Editorial | Hong Kong needs MPF to build on successful first 25 years
The city’s statutory pension scheme is on pace for record returns, but the rising cost of living means it cannot rest on its laurels

Month by month, Hongkongers have been saving up for retirement for a quarter of a century under a statutory pension scheme. While the accumulated Mandatory Provident Fund (MPF) contributions are not enough in a city known for its high cost of living and longevity, the good news is their piggy banks are growing.
The year-to-date net investment return of the MPF stood at 15 per cent, putting the retirement scheme on track for its best year since 2017, when it reported an annual return of 22.3 per cent.
Before the introduction of the compulsory saving scheme in 2000, only about one-third of the workforce were covered by a retirement scheme. They were mainly civil servants and employees of well-established companies and public bodies. The city has come a long way in filling the void, with almost universal coverage now.

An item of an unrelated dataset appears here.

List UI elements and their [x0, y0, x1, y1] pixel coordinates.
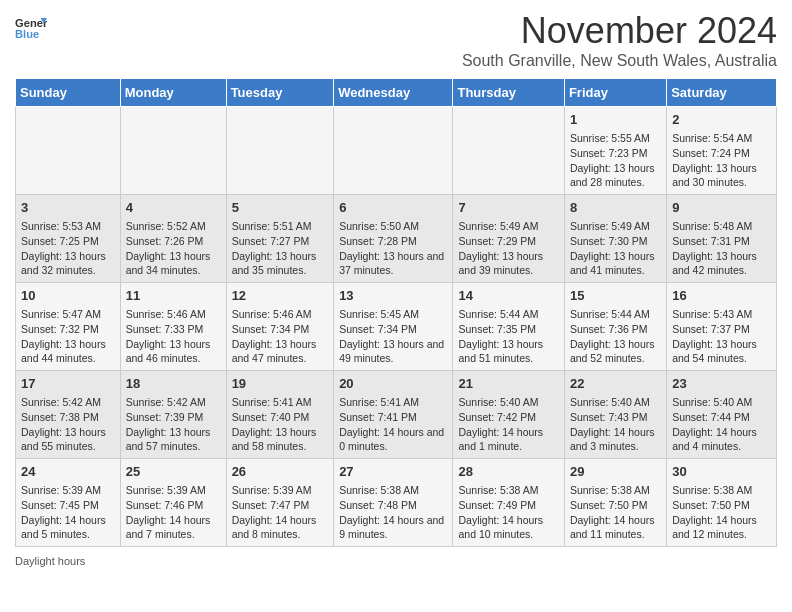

It is good that all fund types have recorded positive annualised investment returns since the launch. Equity funds were the best performers, with an annualised net return of 5 per cent, followed by mixed assets funds, which invest in both stocks and bonds, with an annualised net return of 4.5 per cent. The most conservative investment options lost out to inflation with an annualised return of just 1 to 1.2 per cent.
The MPF authority is to be commended for the gradual and smooth launch of the centralised electronic platform for all members, under which the fees will be further reduced. It also plans to study other reforms that would give members more freedom to choose their providers, raise the minimum and maximum income levels for contributions and enhance the default investment strategy, a diversified investment option designed for those with limited investment knowledge.